He ignored the beat and the imputation and fired up a burner, then placed the saucepan on the stove. “We’re all organic out here,” he said. “No chemicals.”
“Don’t y’all use food-grade hydrogen peroxide as a natural cleaner?” I considered that I might be on dangerous ground mentioning the murder weapon to the possible killer, but Bjorn didn’t know I suspected foul play, and cleaning habits were a perfectly legit conversational topic for a health inspector to have with a cook.
“Not lately,” he said. “Kevin says it’s too expensive.” He poured himself more coffee, then indicated the dry storage shelves on the other side of the kitchen. “Bring me the raisins.”
“Sure,” I said.
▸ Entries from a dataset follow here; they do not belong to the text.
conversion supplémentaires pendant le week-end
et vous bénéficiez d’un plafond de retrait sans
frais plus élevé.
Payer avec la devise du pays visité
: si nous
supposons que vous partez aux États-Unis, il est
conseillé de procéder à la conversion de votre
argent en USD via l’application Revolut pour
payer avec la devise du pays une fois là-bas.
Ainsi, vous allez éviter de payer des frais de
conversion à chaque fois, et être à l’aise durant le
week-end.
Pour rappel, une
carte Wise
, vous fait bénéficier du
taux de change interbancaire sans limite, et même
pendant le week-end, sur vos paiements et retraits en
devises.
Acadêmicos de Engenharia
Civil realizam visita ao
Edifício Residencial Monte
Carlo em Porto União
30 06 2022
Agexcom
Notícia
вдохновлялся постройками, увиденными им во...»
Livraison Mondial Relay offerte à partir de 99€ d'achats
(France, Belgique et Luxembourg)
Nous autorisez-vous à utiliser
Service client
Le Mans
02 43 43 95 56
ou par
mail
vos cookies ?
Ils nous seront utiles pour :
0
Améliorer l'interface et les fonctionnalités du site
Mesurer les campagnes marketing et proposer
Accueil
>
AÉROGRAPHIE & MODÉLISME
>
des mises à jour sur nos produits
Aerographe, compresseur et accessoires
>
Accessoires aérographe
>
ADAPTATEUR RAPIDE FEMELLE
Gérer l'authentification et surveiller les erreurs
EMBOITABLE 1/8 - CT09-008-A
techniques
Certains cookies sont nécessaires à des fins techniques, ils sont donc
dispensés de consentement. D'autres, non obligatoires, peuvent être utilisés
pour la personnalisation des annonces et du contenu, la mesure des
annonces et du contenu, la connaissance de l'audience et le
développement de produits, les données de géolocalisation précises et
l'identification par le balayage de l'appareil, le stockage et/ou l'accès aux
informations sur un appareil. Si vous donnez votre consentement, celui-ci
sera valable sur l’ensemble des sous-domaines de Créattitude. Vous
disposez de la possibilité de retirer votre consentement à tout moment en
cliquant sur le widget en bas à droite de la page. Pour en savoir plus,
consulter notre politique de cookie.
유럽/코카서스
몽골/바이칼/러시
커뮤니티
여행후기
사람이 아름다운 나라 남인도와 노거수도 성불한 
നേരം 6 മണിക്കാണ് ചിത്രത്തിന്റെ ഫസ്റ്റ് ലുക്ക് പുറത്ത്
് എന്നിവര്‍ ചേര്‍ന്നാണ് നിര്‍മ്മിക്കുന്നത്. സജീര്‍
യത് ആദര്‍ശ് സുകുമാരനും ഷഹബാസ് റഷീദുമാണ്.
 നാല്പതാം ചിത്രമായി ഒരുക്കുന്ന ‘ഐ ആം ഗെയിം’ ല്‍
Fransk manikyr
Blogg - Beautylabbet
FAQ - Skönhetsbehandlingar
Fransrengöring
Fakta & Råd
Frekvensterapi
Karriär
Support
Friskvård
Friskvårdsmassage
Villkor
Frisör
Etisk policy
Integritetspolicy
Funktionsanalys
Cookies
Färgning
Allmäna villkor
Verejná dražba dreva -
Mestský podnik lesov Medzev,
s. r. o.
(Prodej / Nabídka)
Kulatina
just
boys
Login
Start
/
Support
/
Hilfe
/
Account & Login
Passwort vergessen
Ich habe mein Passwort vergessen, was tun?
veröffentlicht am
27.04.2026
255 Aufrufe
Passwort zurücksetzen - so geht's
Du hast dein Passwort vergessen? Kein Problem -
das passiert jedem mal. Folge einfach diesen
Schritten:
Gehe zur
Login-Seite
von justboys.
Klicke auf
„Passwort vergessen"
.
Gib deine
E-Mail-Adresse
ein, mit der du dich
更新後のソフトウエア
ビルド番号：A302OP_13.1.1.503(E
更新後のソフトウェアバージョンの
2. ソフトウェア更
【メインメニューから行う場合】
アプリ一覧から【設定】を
Out of habit, I took my time walking over there, glancing the compass, west, north, east, and south, but only with my eyes. Health inspectors have to act just as sneaky and clever as restaurant staff. If a cook saw me twitch my head to look at a half-eaten plate of French fries on the counter, it would have disappeared by the time I washed my hands and looked again. Nothing caught my attention until I saw a bulging linen bag in front of the shelves.
A full linen bag is the perfect place to conceal small contraband—a fifth of vodka for a quick nip here and there throughout the night (or morning, depending on how close you are to needing a newcomer’s medallion); stolen cash, wallets, clothes, jewelry, pens, drugs, or credit card receipts from waiters, managers, cooks, and customers; frozen steaks or seafood, especially right before a full bag is exchanged for an empty one; and murder weapons.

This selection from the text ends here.